Sentinels of the environment.
Such indicators are sometimes called “sentinel species” because in a way, they stand guard (without knowing it) over a larger environment. Sentinel species and other indicators are in great demand, says Robert Niles, because “these institutions, policymakers, and other audiences want very immediate kinds of answers. In public health, for example, they want to know, ‘Well, if this water course is polluted, is there an organism in that water course where a change in physiology [the functions of organs, cells, and the like] or metabolism [the chemical changes within the cells of a living body] is going to indicate far ahead of time the levels of pollution that are harmful to humans?’ It’s like the canary in the coal mine.”

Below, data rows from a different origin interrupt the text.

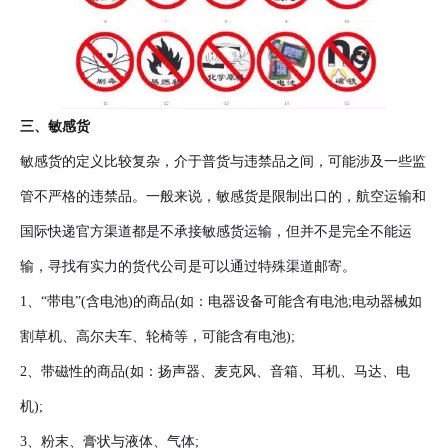
三、敏感货
敏感货的定义比较复杂，介于普货与违禁品之间，可能涉及一些监
管不严格的违禁品。一般来说，敏感货是限制出口的，航空运输和
国际快递官方渠道都是不承接敏感货运输，但并不是完全不能运
输，寻找有实力的货代公司是可以通过特殊渠道邮寄。
1、“带电”(含电池)的商品(如：电器设备可能含有电池;电动器械如
割草机、高尔夫车、轮椅等，可能含有电池);
2、带磁性的商品(如：扬声器、麦克风、音箱、耳机、马达、电
机);
3、粉末、膏状与液体、气体;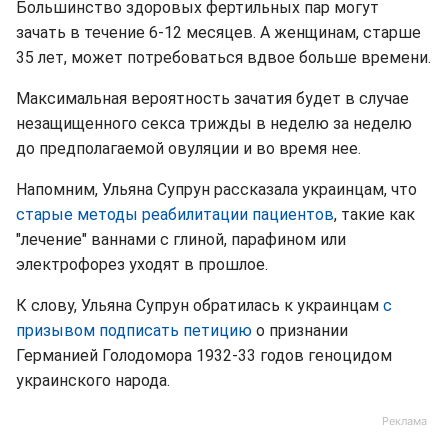
Большинство здоровых фертильных пар могут
зачать в течение 6-12 месяцев. А женщинам, старше
35 лет, может потребоваться вдвое больше времени.
Максимальная вероятность зачатия будет в случае
незащищенного секса трижды в неделю за неделю
до предполагаемой овуляции и во время нее.
Напомним, Ульяна Супрун рассказала украинцам, что
старые методы реабилитации пациентов
, такие как
"лечение" ваннами с глиной, парафином или
электрофорез уходят в прошлое.
К слову, Ульяна Супрун обратилась к украинцам
с
призывом подписать петицию
о признании
Германией Голодомора 1932-33 годов геноцидом
украинского народа.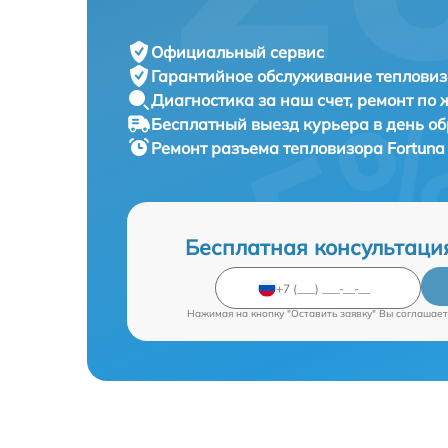
Официальный сервис
Гарантийное обслуживание
тепловиз
Диагностика за наш счет,
ремонт по
Бесплатный выезд курьера
в день о
Ремонт разъема тепловизора
Fortuna
Бесплатная консультаци
Нажимая на кнопку "Оставить заявку" Вы соглашает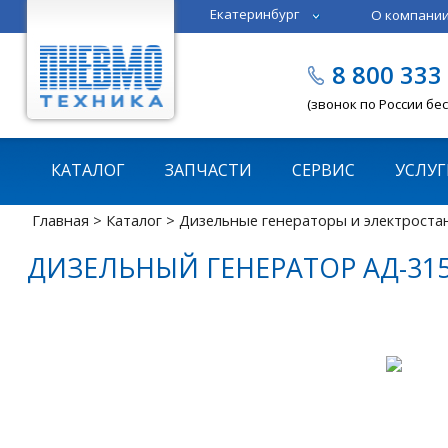
Екатеринбург
О компани
Тюмень
Челябинск
8 800 333
Казань
Пермь
(звонок по России бе
КАТАЛОГ
ЗАПЧАСТИ
СЕРВИС
УСЛУГ
Главная
>
Каталог
>
Дизельные генераторы и электроста
ДИЗЕЛЬНЫЙ ГЕНЕРАТОР АД-315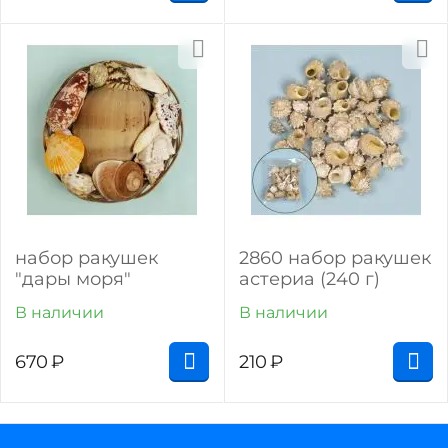
набор ракушек
2860 набор ракушек
"дары моря"
астериа (240 г)
В наличии
В наличии
670
₽
210
₽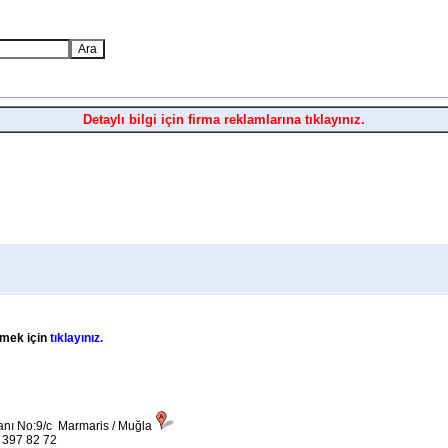
Detaylı bilgi için firma reklamlarına tıklayınız.
lemek için
tıklayınız.
nı No:9/c Marmaris / Muğla
 397 82 72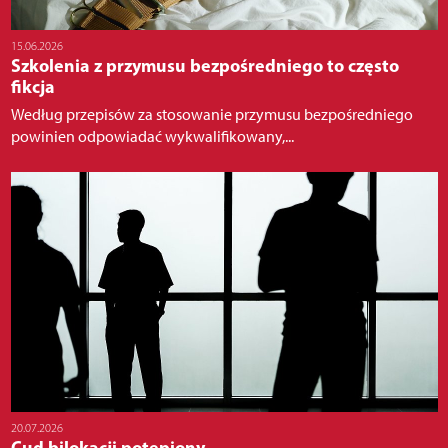
15.06.2026
Szkolenia z przymusu bezpośredniego to często
fikcja
Według przepisów za stosowanie przymusu bezpośredniego
powinien odpowiadać wykwalifikowany,...
20.07.2026
Cud bilokacji potępiony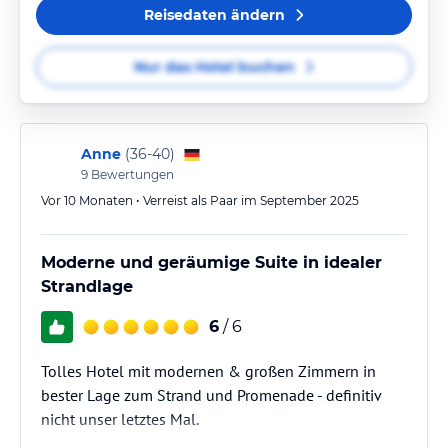
Reisedaten ändern
Nur das Hotel buchen
Anne
(
36-40
)
9
Bewertungen
Vor 10 Monaten • Verreist als Paar im September 2025
Moderne und geräumige Suite in idealer
Strandlage
6
/ 6
Tolles Hotel mit modernen & großen Zimmern in
bester Lage zum Strand und Promenade - definitiv
nicht unser letztes Mal.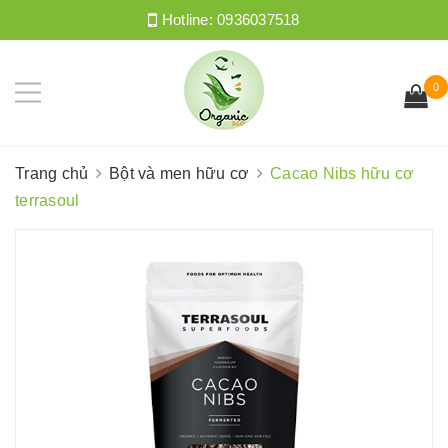
Hotline:
0936037518
0
Trang chủ
Bột và men hữu cơ
Cacao Nibs hữu cơ
terrasoul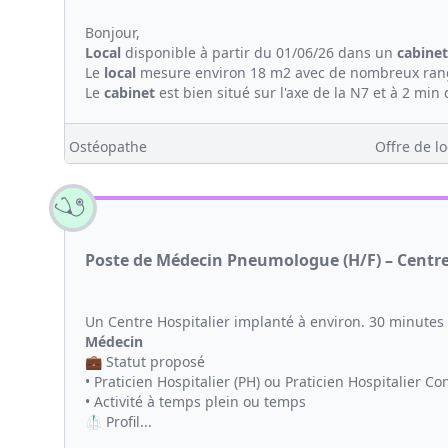
Bonjour,
Local
disponible à partir du 01/06/26 dans un
cabinet
Le
local
mesure environ 18 m2 avec de nombreux ra
Le
cabinet
est bien situé sur l'axe de la N7 et à 2 min 
Ostéopathe
Offre de lo
Poste de Médecin Pneumologue (H/F) – Centre 
Un Centre Hospitalier implanté à environ. 30 minute
Médecin
💼 Statut proposé
• Praticien Hospitalier (PH) ou Praticien Hospitalier Co
• Activité à temps plein ou temps
🥼 Profil...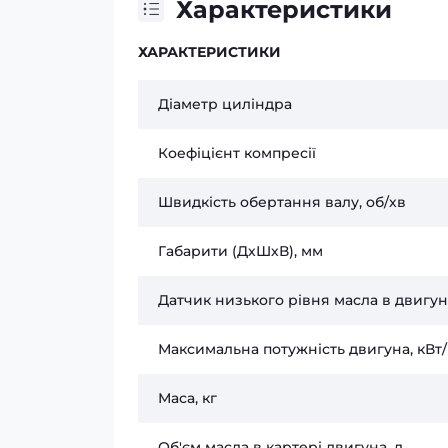
Характеристики
ХАРАКТЕРИСТИКИ
Діаметр циліндра
Коефіцієнт компресії
Швидкість обертання валу, об/хв
Габарити (ДхШхВ), мм
Датчик низького рівня масла в двигун
Максимальна потужність двигуна, кВт/к
Маса, кг
Об'єм масла в картері двигуна, л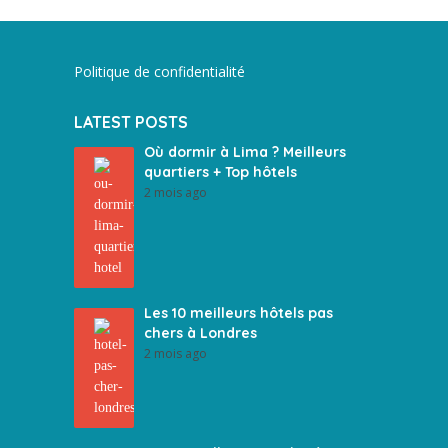
Politique de confidentialité
LATEST POSTS
Où dormir à Lima ? Meilleurs
quartiers + Top hôtels
2 mois ago
Les 10 meilleurs hôtels pas
chers à Londres
2 mois ago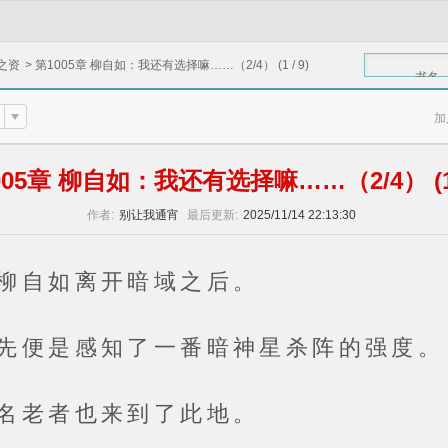
之资
>
第1005章 柳自如：我还有选择嘛……（2/4） (1 / 9)
书名
加
005章 柳自如：我还有选择嘛……（2/4） (1 /
作者:
别让我通宵
最后更新:
2025/11/14 22:13:30
自如离开暗域之后。
是感知了一番暗神星杀阵的强度。
老者也来到了此地。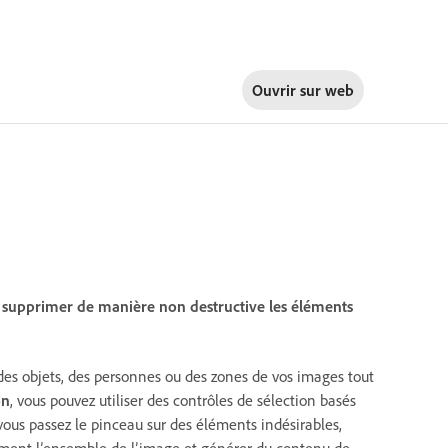
Ouvrir sur
web
 supprimer de manière non destructive les éléments
 des objets, des personnes ou des zones de vos images tout
on
, vous pouvez utiliser des contrôles de sélection basés
vous passez le pinceau sur des éléments indésirables,
uement l’ensemble de l’image et générer du contenu de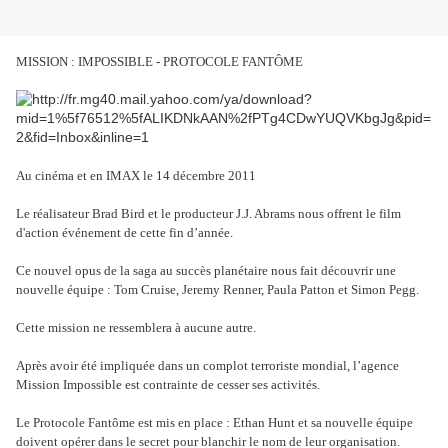
MISSION : IMPOSSIBLE - PROTOCOLE FANTÔME
Au cinéma et en IMAX le 14 décembre 2011
Le réalisateur Brad Bird et le producteur J.J. Abrams nous offrent le film
d'action événement de cette fin d’année.
Ce nouvel opus de la saga au succès planétaire nous fait découvrir une
nouvelle équipe : Tom Cruise, Jeremy Renner, Paula Patton et Simon Pegg.
Cette mission ne ressemblera à aucune autre.
Après avoir été impliquée dans un complot terroriste mondial, l’agence
Mission Impossible est contrainte de cesser ses activités.
Le Protocole Fantôme est mis en place : Ethan Hunt et sa nouvelle équipe
doivent opérer dans le secret pour blanchir le nom de leur organisation.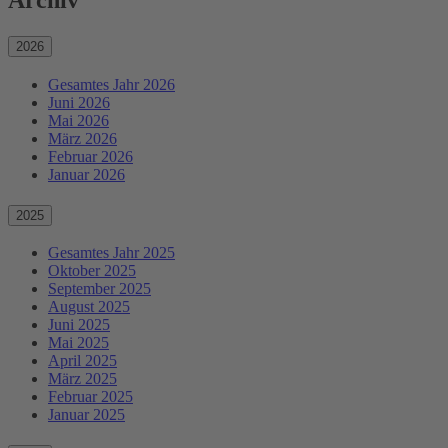
Archiv
2026
Gesamtes Jahr 2026
Juni 2026
Mai 2026
März 2026
Februar 2026
Januar 2026
2025
Gesamtes Jahr 2025
Oktober 2025
September 2025
August 2025
Juni 2025
Mai 2025
April 2025
März 2025
Februar 2025
Januar 2025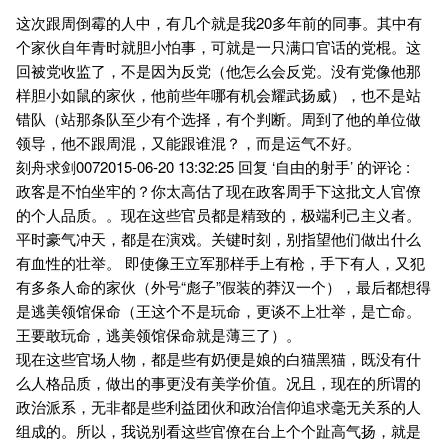
这次跟周倒霉的人中，有几个就是我20多年前的同事。其中有
个家伙自年青时就胆小怕事，可就是一只满口官话的党棍。这
回被党收监了，不是因为反党（他怎么会反党。没有党像他那
样胆小如鼠的家伙，他前些年哪有机会耀武扬威），也不是站
错队（站那条队至少有个选择，有个判断。周到了他的单位做
领导，他不跟周混，又能跟谁混？，而是运气不好。
刻舟求剑0072015-06-20 13:32:25 回复 ‘自由的射手’ 的评论 :
政客是不怕坐牢的？你太高估了现在政客周手下这批文人官僚
的个人品质。。现在这些官员都是精致的，极端利己主义者。
平时豪气冲天，都是在演戏。关键时刻，别指望他们做出什么
有血性的壮举。 即使像王立军那样手上有枪，手下有人，又犯
有多条人命的家伙（外号“彪子”假装的莽汉一个），最后都想得
是逃美领馆保命（王这个不是玩命，更谈不上壮举，是亡命。
王要敢玩命，逃美领馆保命就是薄三了）。
现在这些官场人物，都是些有奶便是娘的白猫黑猫，既没有什
么人格品质，做出的事更没有美学价值。况且，现在的所谓的
政治派系，无非都是些利益团伙和政治信仰追求毫无关系的人
组成的。所以，我说别看这些官僚在台上个个趾高气扬，就是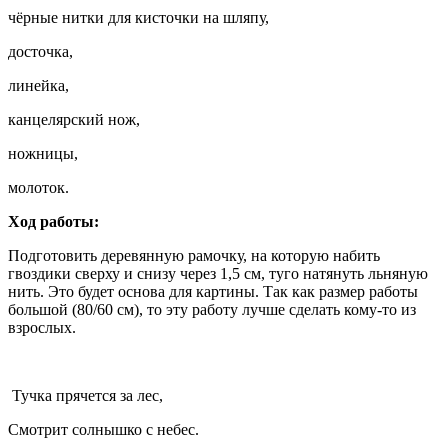
чёрные нитки для кисточки на шляпу,
досточка,
линейка,
канцелярский нож,
ножницы,
молоток.
Ход работы:
Подготовить деревянную рамочку, на которую набить
гвоздики сверху и снизу через 1,5 см, туго натянуть льняную
нить. Это будет основа для картины. Так как размер работы
большой (80/60 см), то эту работу лучше сделать кому-то из
взрослых.
Тучка прячется за лес,
Смотрит солнышко с небес.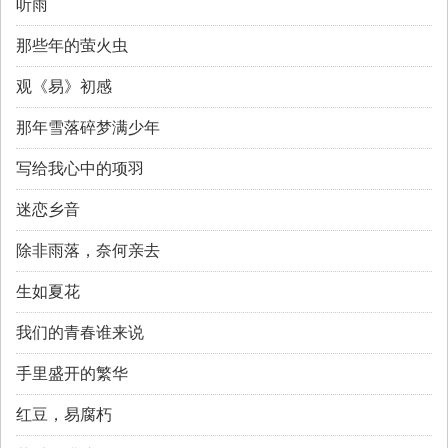
听雨
那些年的萤火虫
观《易》初感
那年雪落碎梦满少年
写给我心中的项羽
迷恋乡音
除非雨落，奈何亲去
生如夏花
我们的青春谁来说
手里盛开的繁华
红豆，易腐朽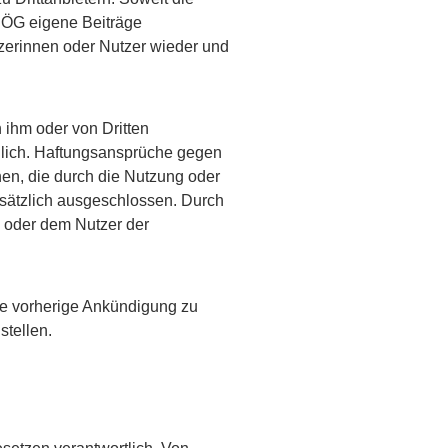
BIÖG eigene Beiträge
tzerinnen oder Nutzer wieder und
 ihm oder von Dritten
ndlich. Haftungsansprüche gegen
hen, die durch die Nutzung oder
dsätzlich ausgeschlossen. Durch
 oder dem Nutzer der
ne vorherige Ankündigung zu
stellen.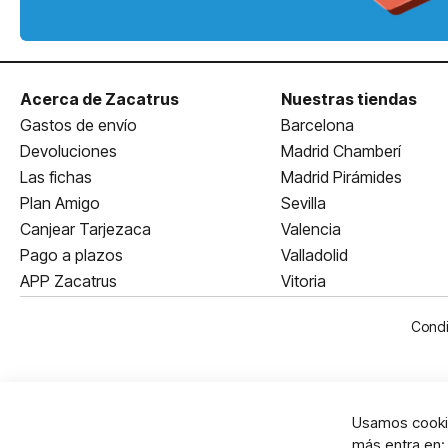
Acerca de Zacatrus
Nuestras tiendas
Gastos de envío
Barcelona
Devoluciones
Madrid Chamberí
Las fichas
Madrid Pirámides
Plan Amigo
Sevilla
Canjear Tarjezaca
Valencia
Pago a plazos
Valladolid
APP Zacatrus
Vitoria
Condi
Usamos cookie
más entra en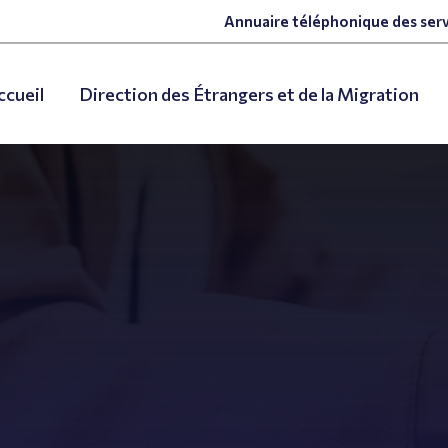
Annuaire téléphonique des serv
ccueil
Direction des Étrangers et de la Migration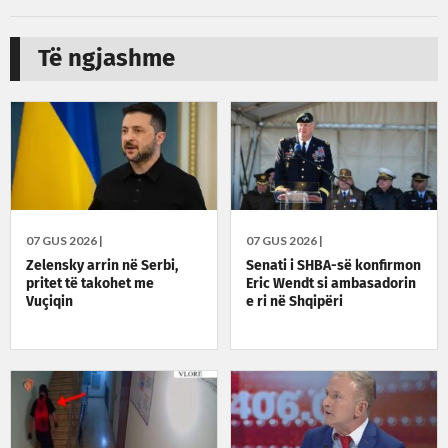
Të ngjashme
07 GUS 2026 |
07 GUS 2026 |
Zelensky arrin në Serbi,
Senati i SHBA-së konfirmon
pritet të takohet me
Eric Wendt si ambasadorin
Vuçiqin
e ri në Shqipëri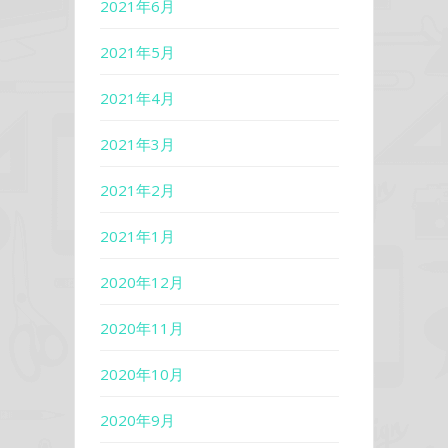
2021年6月
2021年5月
2021年4月
2021年3月
2021年2月
2021年1月
2020年12月
2020年11月
2020年10月
2020年9月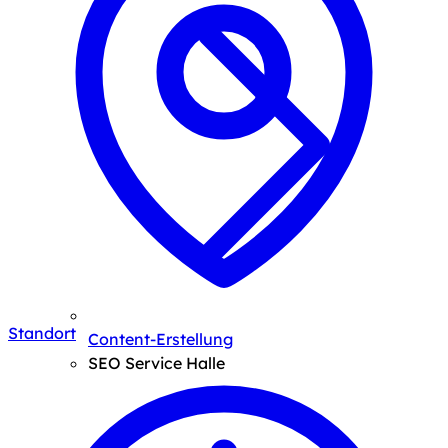
Standort
Content-Erstellung
SEO Service Halle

Miners who dig for coal and other substances in deep-earth tunnels once carried caged canaries with them. Poisonous gases and other “bad air” would strike down the small birds before they would affect the humans, and the miners would be able to flee.

Nowadays, the miners’ canary has been replaced by electronic sensors. But the practice took a new twist in the fall of 2001 when Americans were worried about an outbreak of anthrax, a sometimes deadly bacteria. There were reports that some people were going to pet shops and buying caged birds, guinea pigs, and other small animals on the theory that if anthrax spores invaded their homes or offices, the death of the smaller animals would be a tip-off.